To stage a taut family drama, there is no place quite like the intimate T. Schreiber Studio. Just as with their production of You Can’t Take it With You earlier this year, the audience is seated virtually within the boundaries of the Baxter family living room where four very different sisters are mourning their mother’s suicide in four very different ways.

Like the nesting dolls that feature prominently as a symbol of the family unit, the play contains within it many different versions of itself: it is the story of a family tragedy, but it is also very funny. It is fraught with current medical ethics issues and references to pop culture. Between walls full of family photos and a dozen bottles of vodka, the sisters hash out the circumstances of their mother’s final months. Uptight Carolina (Ellen Reilly) demands to get everything out in the open immediately so she can return to her orderly professional life as a lawyer and her messier personal life as an unhappy divorcĂ©e. Inoffensive, people-pleasing Dallas (Emberli Edwards), whom her sisters repeatedly accuse of being “perfect,” is glad to be free of her mother’s tyrannical influence while free-spirited Baltimore (Jamie Neumann) keeps a relatively even keel and uses her Harvard-trained sociology expertise to analyze everyone else’s reactions. Sarcastic and confrontational Austin (Maeve Yore) was the only one who was living at home and who knows the truth about their mother’s state of mind and her final moments. The sisters spend the day pulling toward and away from each other, reminiscing and recriminating, while waiting for the coroner to arrive and remove their mother’s remains. Luckily, the actresses are all evenly matched and skillful enough to present the push and pull of this emotional tug-of-war in a way that grips the viewer by the throat.

In this family, each member feels like an outsider. No two sisters have the same father, nor do they share much in common beyond their mother. Each sister’s distinctiveness is indicated by her distinct styles of dressing, the physical isolation she experiences in relation to the others within the confines of their mother’s living room and even the way she puts up her hair. George Allison’s set capitalizes on the Studio’s space; together with Carolyn Mraz’s set decoration, the set embodies a very realistic suburban living room. Karen Ann Ledger’s costumes also speak volumes as to the wearer’s personality.
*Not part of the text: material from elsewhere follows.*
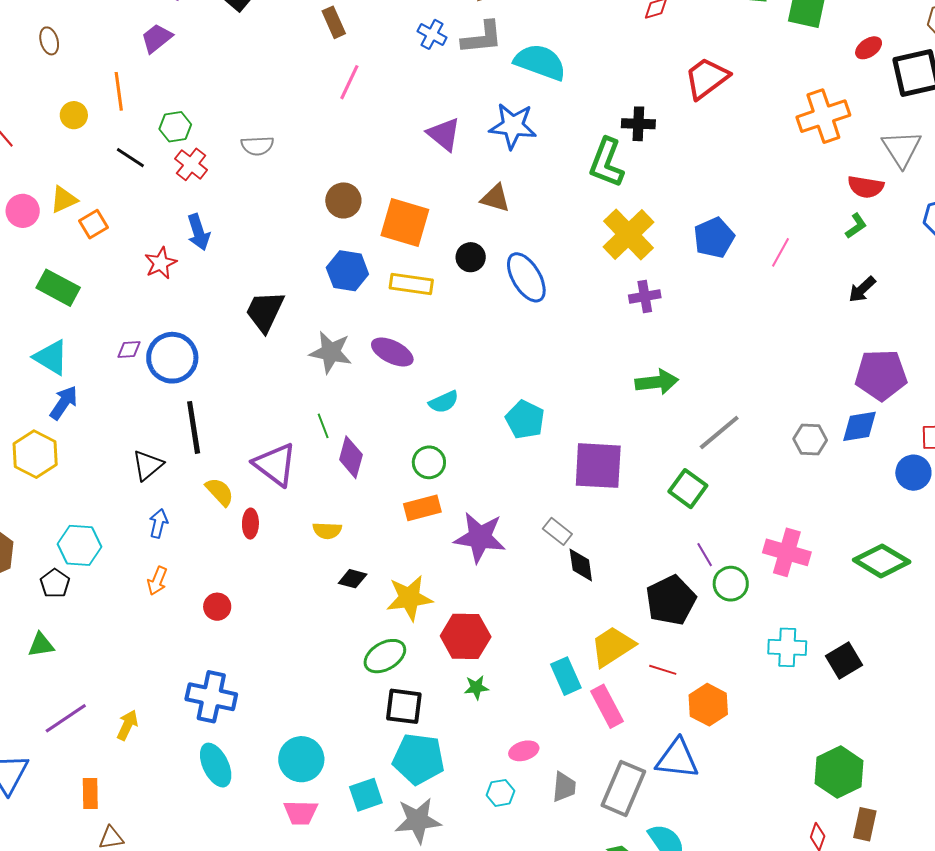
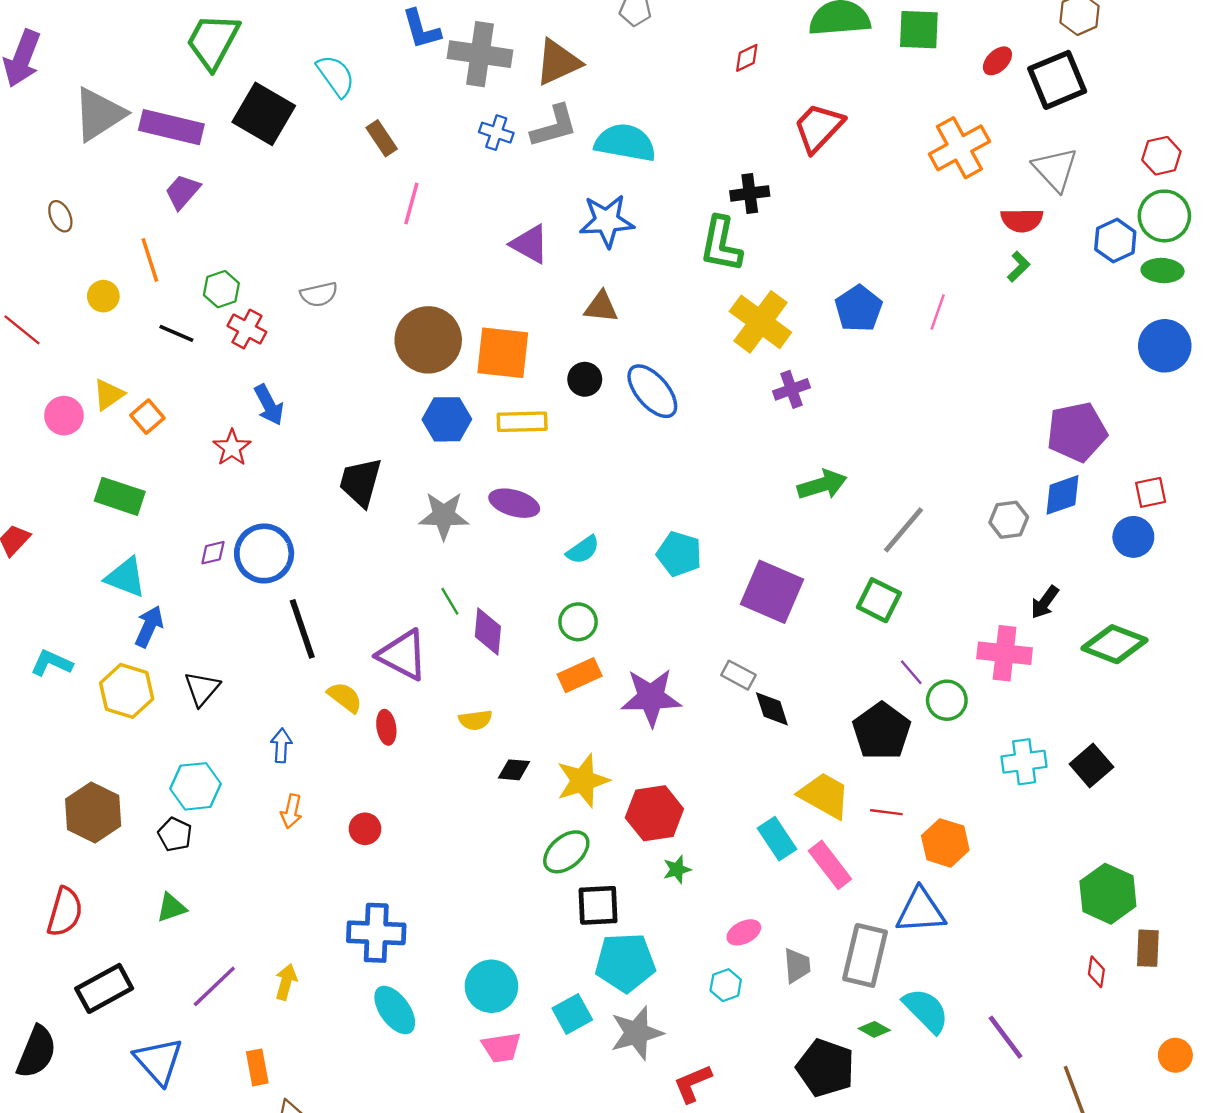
brown circle: (343, 200) -> (428, 340), size x1.6
black arrow: (862, 289) -> (1045, 602), moved
black triangle: (148, 465) -> (202, 689), moved
purple square: (598, 466) -> (772, 592), turned 30
yellow trapezoid: (613, 646) -> (824, 795), turned 72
As the play proceeds, each of the sisters also proves herself to be both beautiful and terrible and very human. But where the first act raised thought-provoking questions about the ethics of suicide and just how far a sibling bond can be stretched before it snaps, the second act counters with pop-psychology issues and comparatively petty traumas that lack the dramatic resonance of the play’s beginning. However, the emotionally fraught performances each actress renders, and the relentless momentum of the first half are the heart and soul of Sister Cities; it is a moving and relevant look at how our families both shape us and break us.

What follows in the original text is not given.